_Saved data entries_
====

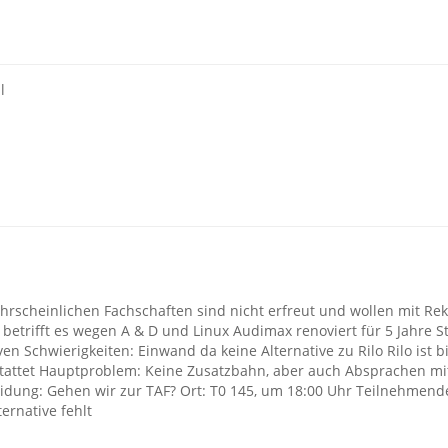
l
rscheinlichen Fachschaften sind nicht erfreut und wollen mit Rek
betrifft es wegen A & D und Linux Audimax renoviert für 5 Jahre 
n Schwierigkeiten: Einwand da keine Alternative zu Rilo Rilo ist bill
stattet Hauptproblem: Keine Zusatzbahn, aber auch Absprachen mit
eidung: Gehen wir zur TAF? Ort: T0 145, um 18:00 Uhr Teilnehmend
ernative fehlt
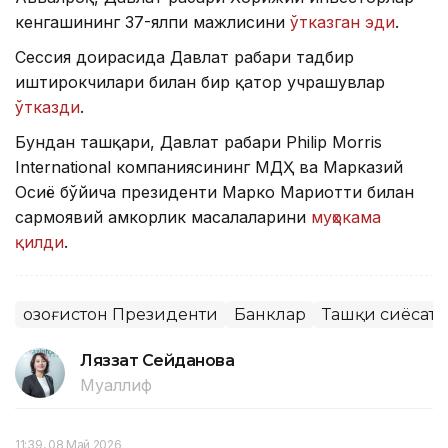
кенгашининг 37-ялпи мажлисини
ўтказган эди
.
Сессия доирасида Давлат раҳбари тадбир
иштирокчилари билан бир қатор учрашувлар
ўтказди
.
Бундан ташқари, Давлат раҳбари Philip Morris
International компаниясининг МДҲ ва Марказий
Осиё бўйича президенти Марко Мариотти билан
сармоявий ҳамкорлик масалаларини
муҳокама
қилди
.
Қозоғистон Президенти
Банклар
Ташқи сиёсат
Ляззат Сейданова
Муаллиф
11:39, 08 Май 2026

====

_Description of the task_
The records are to be returned verbatim. Skip any picture they contain.

_Output of the task_
l
rscheinlichen Fachschaften sind nicht erfreut und wollen mit Rek
betrifft es wegen A & D und Linux Audimax renoviert für 5 Jahre 
n Schwierigkeiten: Einwand da keine Alternative zu Rilo Rilo ist bill
stattet Hauptproblem: Keine Zusatzbahn, aber auch Absprachen mit
eidung: Gehen wir zur TAF? Ort: T0 145, um 18:00 Uhr Teilnehmend
ernative fehlt
кенгашининг 37-ялпи мажлисини
ўтказган эди
.
Сессия доирасида Давлат раҳбари тадбир
иштирокчилари билан бир қатор учрашувлар
ўтказди
.
Бундан ташқари, Давлат раҳбари Philip Morris
International компаниясининг МДҲ ва Марказий
Осиё бўйича президенти Марко Мариотти билан
сармоявий ҳамкорлик масалаларини
муҳокама
қилди
.
Қозоғистон Президенти
Банклар
Ташқи сиёсат
Ляззат Сейданова
Муаллиф
11:39, 08 Май 2026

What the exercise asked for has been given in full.